YOUR TASK: No picture belongs in the copy. Repeat each line below exactly.

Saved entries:

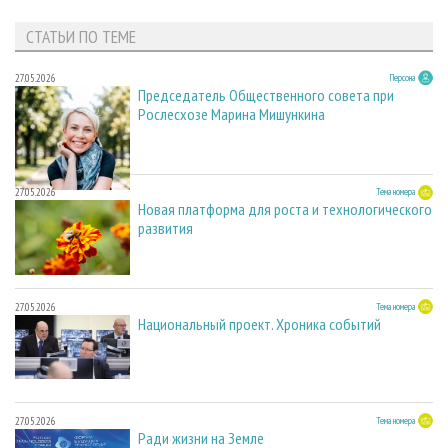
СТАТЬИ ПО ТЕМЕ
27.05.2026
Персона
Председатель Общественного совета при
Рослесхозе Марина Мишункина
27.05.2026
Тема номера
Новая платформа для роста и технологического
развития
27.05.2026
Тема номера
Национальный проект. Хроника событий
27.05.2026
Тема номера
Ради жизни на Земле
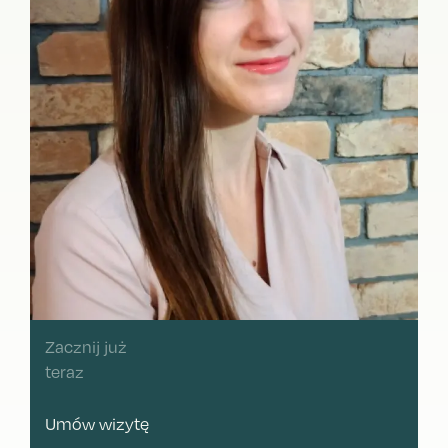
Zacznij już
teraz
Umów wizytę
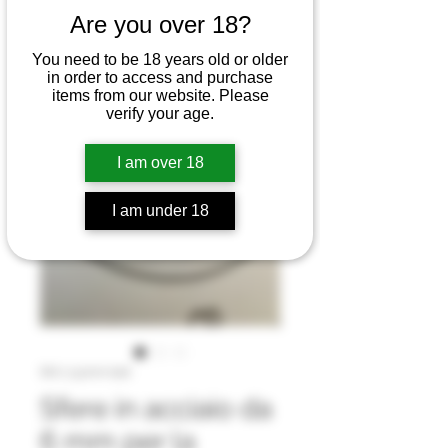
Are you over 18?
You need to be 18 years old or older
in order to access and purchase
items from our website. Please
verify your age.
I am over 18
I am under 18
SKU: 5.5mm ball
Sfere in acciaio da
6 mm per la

ANSWER TO THE PROBLEM:
СТАТЬИ ПО ТЕМЕ
27.05.2026
Персона
Председатель Общественного совета при
Рослесхозе Марина Мишункина
27.05.2026
Тема номера
Новая платформа для роста и технологического
развития
27.05.2026
Тема номера
Национальный проект. Хроника событий
27.05.2026
Тема номера
Ради жизни на Земле
Zacznij już
teraz
Umów wizytę
Are you over 18?
You need to be 18 years old or older
in order to access and purchase
items from our website. Please
verify your age.
I am over 18
I am under 18
SKU: 5.5mm ball
Sfere in acciaio da
6 mm per la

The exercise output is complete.